Gaia TGAS search for Large Magellanic Cloud runaway supergiant stars - Candidate hypervelocity star discovery and the nature of R 71
2017
Aims. Our research aims to search for runaway stars in the Large Magellanic Cloud (LMC) among the bright Hipparcos supergiant stars included in the Gaia DR1 Tycho - Gaia astrometric solution (TGAS) catalogue. Methods. We compute the space velocities of the visually brightest stars in the Large Magellanic Cloud that are included in the TGAS proper motion catalogue. This sample of 31 stars contains a luminous blue variable (LBV), emission line stars, blue and yellow supergiants, and an SgB[e] star. We combine these results with published radial velocities to derive their space velocities, and by comparing with predictions from stellar dynamical models we obtain each star’s (peculiar) velocity relative to its local stellar environment. Results. Two of the 31 stars have unusually high proper motions. Of the remaining 29 stars we find that most objects in this sample have velocities that are inconsistent with a runaway nature, being in very good agreement with model predictions of a circularly rotating disk model. Indeed the excellent fit to the model implies that the TGAS uncertainty estimates are likely overestimated. The fastest outliers in this subsample contain the LBV R 71 and a few other well known emission line objects though in no case do we derive velocities consistent with fast (~100 km s -1 ) runaways.

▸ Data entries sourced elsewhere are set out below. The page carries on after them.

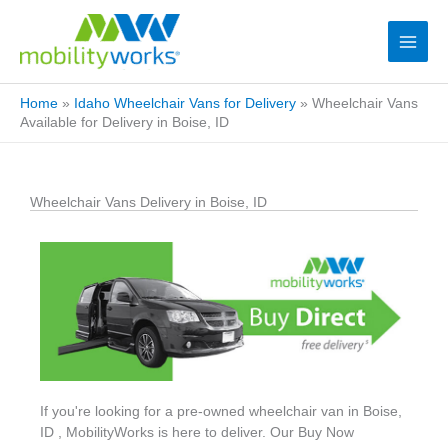
Home
»
Idaho Wheelchair Vans for Delivery
»
Wheelchair Vans
Available for Delivery in Boise, ID
Wheelchair Vans Delivery in Boise, ID
If you're looking for a pre-owned wheelchair van in Boise,
ID , MobilityWorks is here to deliver. Our Buy Now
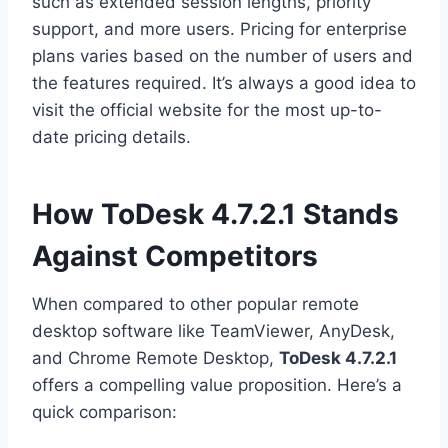
such as extended session lengths, priority
support, and more users. Pricing for enterprise
plans varies based on the number of users and
the features required. It’s always a good idea to
visit the official website for the most up-to-
date pricing details.
How ToDesk 4.7.2.1 Stands
Against Competitors
When compared to other popular remote
desktop software like TeamViewer, AnyDesk,
and Chrome Remote Desktop,
ToDesk 4.7.2.1
offers a compelling value proposition. Here’s a
quick comparison:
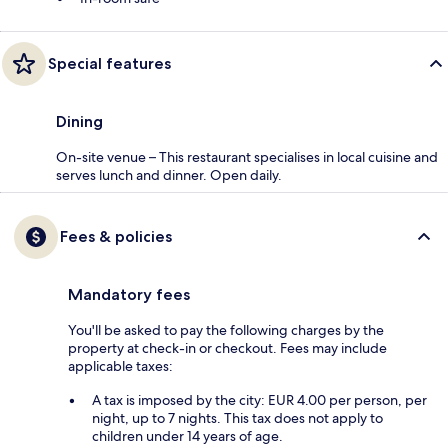
Special features
Dining
On-site venue – This restaurant specialises in local cuisine and
serves lunch and dinner. Open daily.
Fees & policies
Mandatory fees
You'll be asked to pay the following charges by the
property at check-in or checkout. Fees may include
applicable taxes:
A tax is imposed by the city: EUR 4.00 per person, per
night, up to 7 nights. This tax does not apply to
children under 14 years of age.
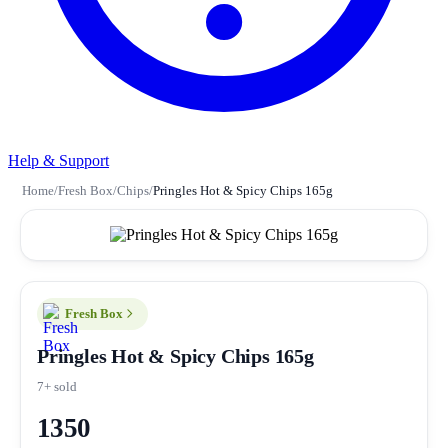
Help & Support
Home
/
Fresh Box
/
Chips
/
Pringles Hot & Spicy Chips 165g
Fresh Box
Pringles Hot & Spicy Chips 165g
7+ sold
1350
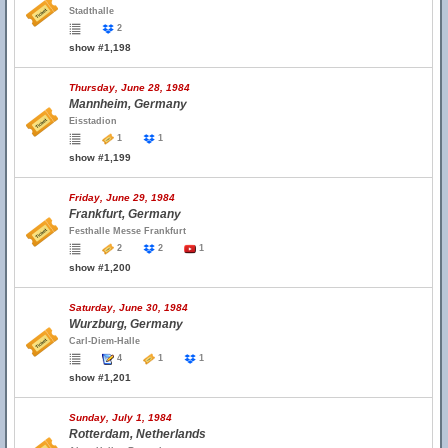
Stadthalle
2
show #1,198
Thursday, June 28, 1984
Mannheim, Germany
Eisstadion
1
1
show #1,199
Friday, June 29, 1984
Frankfurt, Germany
Festhalle Messe Frankfurt
2
2
1
show #1,200
Saturday, June 30, 1984
Wurzburg, Germany
Carl-Diem-Halle
4
1
1
show #1,201
Sunday, July 1, 1984
Rotterdam, Netherlands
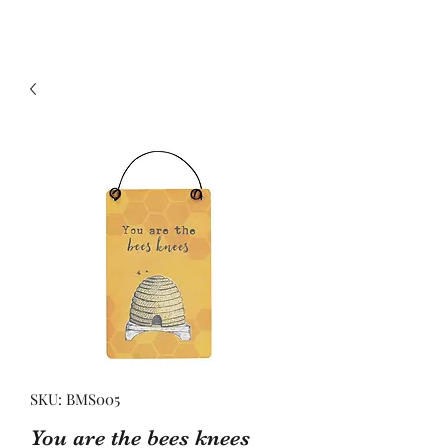
SKU: BMS005
You are the bees knees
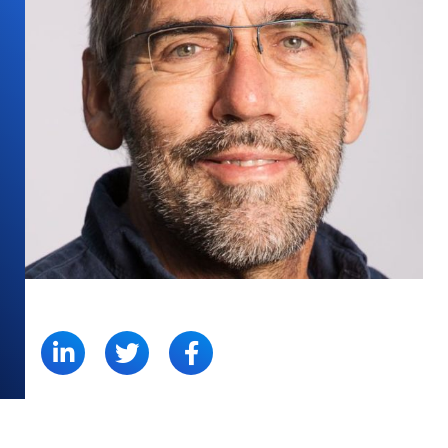
SHARE:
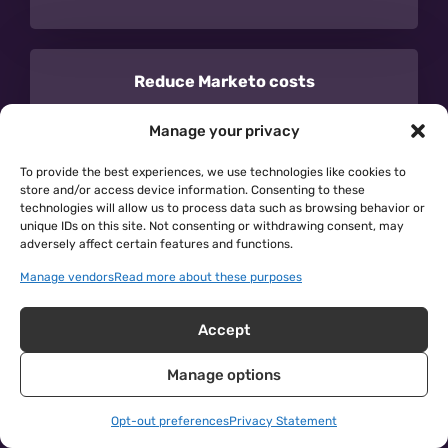
Reduce Marketo costs
By eliminating duplicates synced to
Manage your privacy
Salesforce from Marketo, you reduce the size
To provide the best experiences, we use technologies like cookies to
of your database and the cost of Marketo.
store and/or access device information. Consenting to these
technologies will allow us to process data such as browsing behavior or
unique IDs on this site. Not consenting or withdrawing consent, may
adversely affect certain features and functions.
Manage vendors
Read more about these purposes
Learn more →
Accept
Manage options
Opt-out preferences
Privacy Statement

On the contrary our results imply that R 71 in particular has a moderate deviation from the local stellar velocity field (40 km s -1 ) lending support to the proposition that this object cannot have evolved as a normal single star since it lies too far from massive star forming complexes to have arrived at its current position during its lifetime. Our findings therefore strengthen the case for this LBV being the result of binary evolution. Of the two stars with unusually high proper motions we find that one, the isolated B1.5 Ia + supergiant Sk-67 2 (HIP 22237), is a candidate hypervelocity star, the TGAS proper motion implying a very large peculiar transverse velocity (~360 km s -1 ) directed radially away from the LMC centre. If confirmed, for example by Gaia Data Release 2, it would imply that this massive supergiant, on the periphery of the LMC, is leaving the galaxy where it will explode as a supernova.